She told them how he became friends with Jason—stepping in to protect the smaller boy from bullies.

How often he fell terribly ill—ulcers covering his skin, raging fevers, endless coughing, vomiting—strange, debilitating conditions.

Only now did she understand those were no natural illnesses.

They were the side effects of slow poisons Christopher had fed him, disguised as dishes "made by Mommy with love."

She spoke of gatherings where Mia, Amelia, and even Sarah had humiliated him—mistaking his frail, sickly frame for a beggar boy and discarding him like trash.

Yet he never stopped yearning for their love.

She described how he would ask her endless questions about Mia… how he drew portrait after portrait of her, searching those flat images for the warmth and love he craved.

Even after the day Mia beat him nearly to death, he never blamed her.

Instead, he simply… faded away.

Appearing less and less.

Living almost entirely inside the library—surrounded by books, rough sketches of half-remembered moments with his mother and sisters, beautiful portraits of Westeria herself (one drawn every year on her birthday), and small books in which he poured out his feelings in quiet, aching words.

Those books and sketches, she said, were still preserved—some in his spatial rings, others hidden in that forgotten corner of the library he once called a room.

She even admitted she kept some of his drawings for herself.

Cute, abstract, funny portraits of Allen.

Colored memories of Mia cradling him.

Seven-year-old Amelia playing with her baby brother.

She told them about the first time he kissed her cheek—after she baked him a little cake.

About the handkerchief he embroidered with his tiny, clumsy hands—"My dear Wess"—and gave her the day she first kissed him lovingly and promised to protect him forever.

She laughed softly remembering the little pranks he played on Allen—just to find slivers of joy in an otherwise gray childhood.

Time slipped away as Westeria spoke—her voice thick with love for "her little Lucifer," the boy who used to call her "Weselia" in that sweet, lilting toddler voice.

Mia and Amelia listened with tears streaming down their faces—jealousy and envy burning in their chests.

Not petty envy.

Bone-deep, wrenching envy toward the woman who had actually been there.

When Westeria finally fell silent, Mia spoke through trembling lips:

"Westeria… if you don't mind… could you show us his drawings? The ones of me… of you… of Allen… of Amelia?"

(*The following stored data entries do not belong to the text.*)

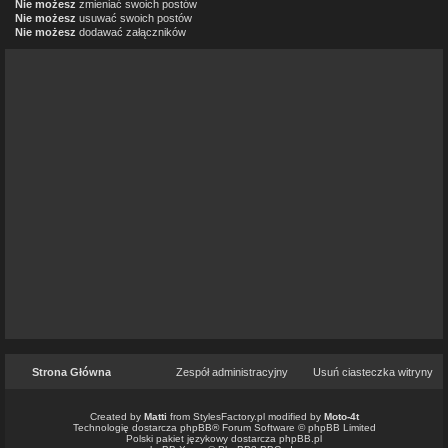
Nie możesz
zmieniać swoich postów
Nie możesz
usuwać swoich postów
Nie możesz
dodawać załączników
Strona Główna
Zespół administracyjny
Usuń ciasteczka witryny
Created by
Matti
from
StylesFactory.pl
modified by
Moto-4t
Technologię dostarcza
phpBB
® Forum Software © phpBB Limited
Polski pakiet językowy dostarcza
phpBB.pl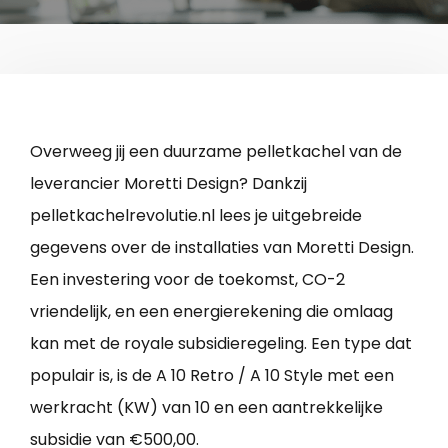
Overweeg jij een duurzame pelletkachel van de
leverancier Moretti Design? Dankzij
pelletkachelrevolutie.nl lees je uitgebreide
gegevens over de installaties van Moretti Design.
Een investering voor de toekomst, CO-2
vriendelijk, en een energierekening die omlaag
kan met de royale subsidieregeling. Een type dat
populair is, is de A 10 Retro / A 10 Style met een
werkracht (KW) van 10 en een aantrekkelijke
subsidie van €500,00.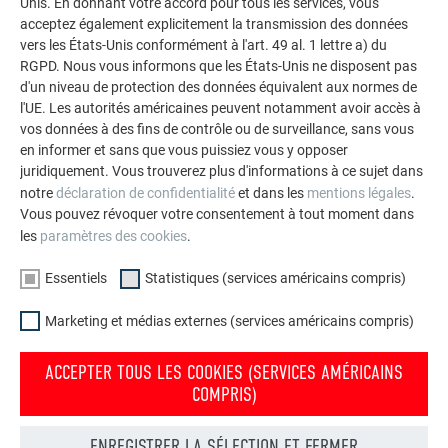
Unis. En donnant votre accord pour tous les services, vous
acceptez également explicitement la transmission des données
vers les États-Unis conformément à l'art. 49 al. 1 lettre a) du
RGPD. Nous vous informons que les États-Unis ne disposent pas
d'un niveau de protection des données équivalent aux normes de
l'UE. Les autorités américaines peuvent notamment avoir accès à
vos données à des fins de contrôle ou de surveillance, sans vous
en informer et sans que vous puissiez vous y opposer
juridiquement. Vous trouverez plus d'informations à ce sujet dans
notre
déclaration de confidentialité
et dans les
mentions légales
.
Vous pouvez révoquer votre consentement à tout moment dans
les
paramètres des cookies
.
Essentiels
Statistiques (services américains compris)
Marketing et médias externes (services américains compris)
News
Plongez dans l'univers PREFA et restez informés grâce à nos
ACCEPTER TOUS LES COOKIES (SERVICES AMÉRICAINS
articles d'actualité, nos vidéos, nos reportages projets ainsi
COMPRIS)
que nos trucs et astuces.
ENREGISTRER LA SÉLECTION ET FERMER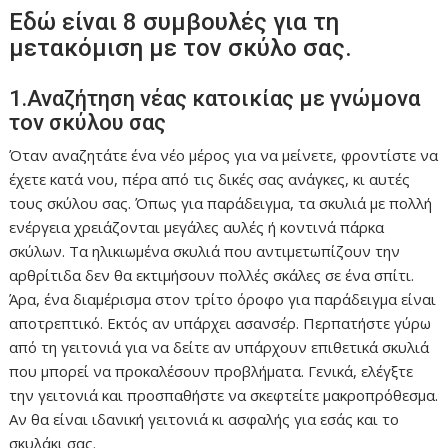
Εδώ είναι 8 συμβουλές για τη
μετακόμιση με τον σκύλο σας.
1.Αναζήτηση νέας κατοικίας με γνώμονα
τον σκύλου σας
Όταν αναζητάτε ένα νέο μέρος για να μείνετε, φροντίστε να
έχετε κατά νου, πέρα από τις δικές σας ανάγκες, κι αυτές
τους σκύλου σας. Όπως για παράδειγμα, τα σκυλιά με πολλή
ενέργεια χρειάζονται μεγάλες αυλές ή κοντινά πάρκα
σκύλων. Τα ηλικιωμένα σκυλιά που αντιμετωπίζουν την
αρθρίτιδα δεν θα εκτιμήσουν πολλές σκάλες σε ένα σπίτι.
Άρα, ένα διαμέρισμα στον τρίτο όροφο για παράδειγμα είναι
αποτρεπτικό. Εκτός αν υπάρχει ασανσέρ. Περπατήστε γύρω
από τη γειτονιά για να δείτε αν υπάρχουν επιθετικά σκυλιά
που μπορεί να προκαλέσουν προβλήματα. Γενικά, ελέγξτε
την γειτονιά και προσπαθήστε να σκεφτείτε μακροπρόθεσμα.
Αν θα είναι ιδανική γειτονιά κι ασφαλής για εσάς και το
σκυλάκι σας.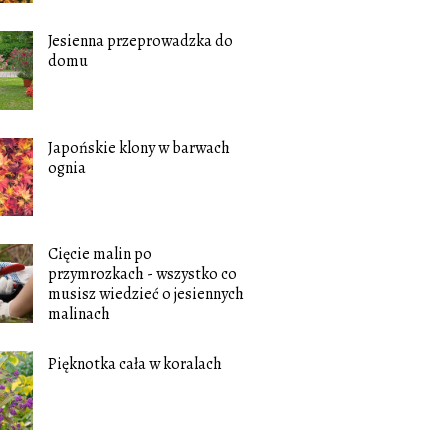
Jesienna przeprowadzka do
domu
Japońskie klony w barwach
ognia
Cięcie malin po
przymrozkach - wszystko co
musisz wiedzieć o jesiennych
malinach
Pięknotka cała w koralach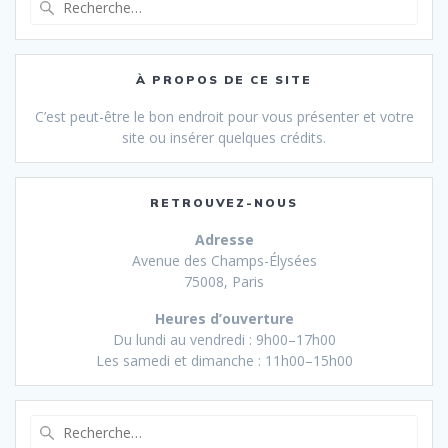
pour
:
À PROPOS DE CE SITE
C’est peut-être le bon endroit pour vous présenter et votre
site ou insérer quelques crédits.
RETROUVEZ-NOUS
Adresse
Avenue des Champs-Élysées
75008, Paris
Heures d’ouverture
Du lundi au vendredi : 9h00–17h00
Les samedi et dimanche : 11h00–15h00
Recherche
pour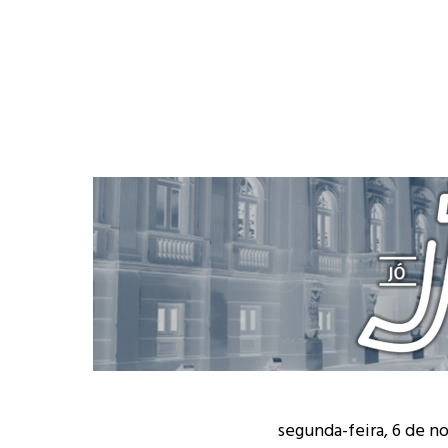
segunda-feira, 6 de 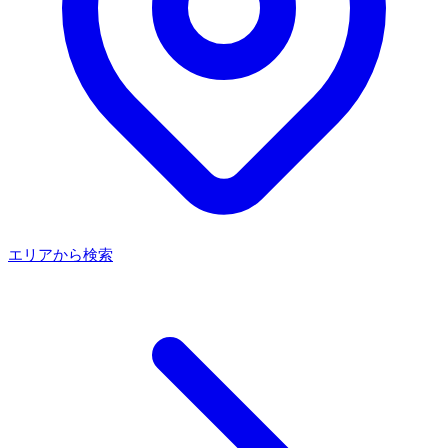
エリアから検索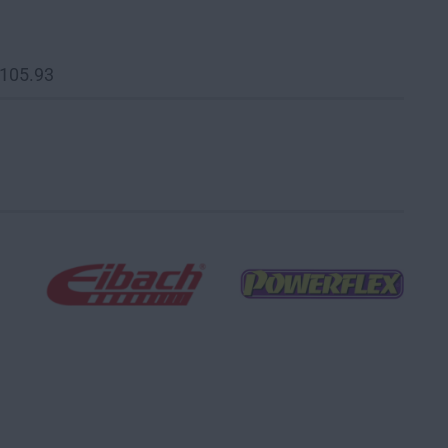
 105.93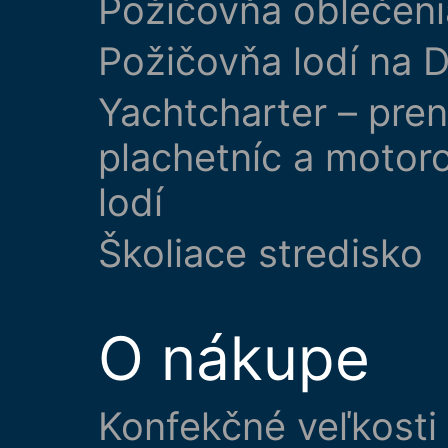
Požičovňa oblečeni
Požičovňa lodí na D
Yachtcharter – pre
plachetníc a motor
lodí
Školiace stredisko
O nákupe
Konfekčné veľkosti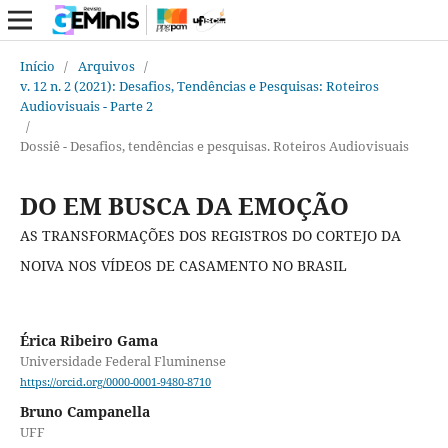
Início
/
Arquivos
/
v. 12 n. 2 (2021): Desafios, Tendências e Pesquisas: Roteiros
Audiovisuais - Parte 2
/
Dossiê - Desafios, tendências e pesquisas. Roteiros Audiovisuais
DO EM BUSCA DA EMOÇÃO
AS TRANSFORMAÇÕES DOS REGISTROS DO CORTEJO DA
NOIVA NOS VÍDEOS DE CASAMENTO NO BRASIL
Érica Ribeiro Gama
Universidade Federal Fluminense
https://orcid.org/0000-0001-9480-8710
Bruno Campanella
UFF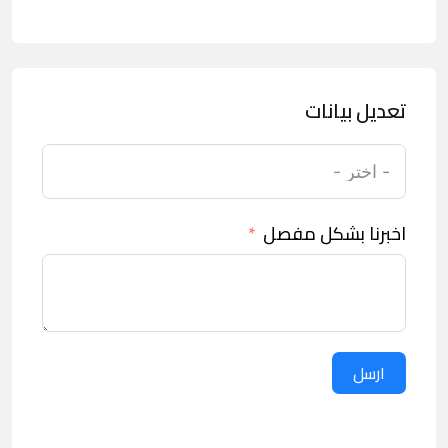
تعديل بيانات
اخبرنا بشكل مفصل
ارسل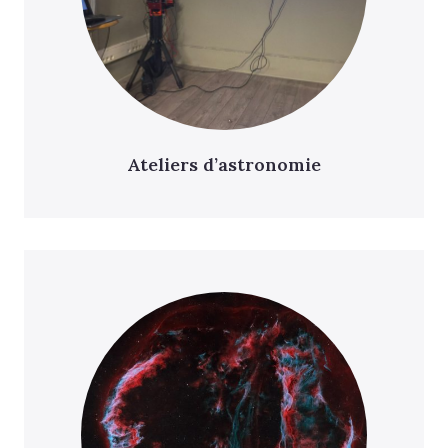
Ateliers d’astronomie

Westeria hesitated, then smiled.

"Okay… but don't tell him I showed you. And I'm not giving any away. They're all mine."

Within the safety of the sound barrier, she carefully pulled out the preserved pages.

They saw Lucifer's beautiful, delicate drawings:

Mia cradling a baby.

Amelia playing with a toddler.

Short, childish poems declaring how much his mother loved him.

Dreams captured in careful words.

But as they looked closer, Silva noticed something strange.

In every single drawing where Mia or Amelia held or played with Lucifer…

The women were rendered with breathtaking lifelike detail—every curve of the face, every strand of hair alive.

But the baby or toddler they held?

Completely faceless.

A smooth, blank oval where a child's face should be.

Curious, Silva pointed.

"Sister Westeria… why didn't Honey draw his own face?"

Westeria gave a small, wistful smile.

"Those drawings are from when he wasn't even ten.

He never saw himself in mirrors.

I never let him near ponds, wells, or lakes where he might glimpse his reflection.

So he knew everyone else's face… but never his own.

The first time he finally went near water… Jacob ambushed him. He nearly died."

She laughed suddenly—bright and fond.

"But… I do have one picture. The one time he asked me to draw him."

Amelia leaned forward eagerly.

"Please show us."

Westeria chuckled.

"Okay… but after I finished it, I never dared show him. I'm really not that good an artist, you know."

She pulled out a small square page.

And the room exploded into chaos.

The "portrait" was… catastrophic.

Eyes pointing in completely different directions.

Lips drawn like a perfect bow tie.

Ears sticking out like a monkey's.

No neck—just a head plopped directly on top of a chest.

One arm longer than the other.

One leg noticeably shorter.

A V-shaped torso and a comically bulging stomach.

From no angle did it resemble anything human.

It looked like an entirely new, tragically cursed species.

Vinni stared in disbelief.

"Westeria… is this really the young master?"

Isolde wheezed.

"Sister Westeria… you call this 'not good'?"

Selene clutched her stomach.

"Westeria… that doesn't even look like a goblin.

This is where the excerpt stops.